_Assignment_
Copy every line of the records that includes the word "never".

_Records provided_
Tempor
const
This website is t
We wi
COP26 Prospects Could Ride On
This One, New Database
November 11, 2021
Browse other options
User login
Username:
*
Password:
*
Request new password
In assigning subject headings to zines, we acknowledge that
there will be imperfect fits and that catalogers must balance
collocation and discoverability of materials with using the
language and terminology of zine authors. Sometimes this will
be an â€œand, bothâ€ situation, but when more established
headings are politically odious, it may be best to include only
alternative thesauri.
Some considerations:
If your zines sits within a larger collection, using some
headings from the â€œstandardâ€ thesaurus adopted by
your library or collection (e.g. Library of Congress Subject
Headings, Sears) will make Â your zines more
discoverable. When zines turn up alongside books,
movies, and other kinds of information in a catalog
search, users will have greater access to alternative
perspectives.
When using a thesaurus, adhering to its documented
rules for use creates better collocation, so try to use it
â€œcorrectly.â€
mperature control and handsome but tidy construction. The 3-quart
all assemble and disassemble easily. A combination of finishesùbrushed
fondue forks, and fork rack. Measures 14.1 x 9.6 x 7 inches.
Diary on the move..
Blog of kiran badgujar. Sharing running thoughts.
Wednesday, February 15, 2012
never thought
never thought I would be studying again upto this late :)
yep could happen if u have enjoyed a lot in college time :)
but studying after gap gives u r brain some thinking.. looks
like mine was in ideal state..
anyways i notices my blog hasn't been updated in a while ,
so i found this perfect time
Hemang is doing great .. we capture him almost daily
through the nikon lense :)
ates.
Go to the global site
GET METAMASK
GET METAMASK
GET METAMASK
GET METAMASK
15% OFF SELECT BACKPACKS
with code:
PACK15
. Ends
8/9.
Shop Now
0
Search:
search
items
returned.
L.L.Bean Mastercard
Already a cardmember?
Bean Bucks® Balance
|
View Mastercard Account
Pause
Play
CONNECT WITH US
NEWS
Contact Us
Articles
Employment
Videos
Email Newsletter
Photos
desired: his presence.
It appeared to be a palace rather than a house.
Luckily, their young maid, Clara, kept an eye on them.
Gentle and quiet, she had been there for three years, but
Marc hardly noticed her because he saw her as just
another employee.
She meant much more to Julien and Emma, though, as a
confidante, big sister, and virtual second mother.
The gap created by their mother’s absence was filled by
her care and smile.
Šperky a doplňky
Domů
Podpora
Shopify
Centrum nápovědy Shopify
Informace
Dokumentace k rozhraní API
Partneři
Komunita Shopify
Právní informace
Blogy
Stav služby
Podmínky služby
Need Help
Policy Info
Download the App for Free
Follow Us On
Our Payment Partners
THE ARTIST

_Expected output_
never thought
never thought I would be studying again upto this late :)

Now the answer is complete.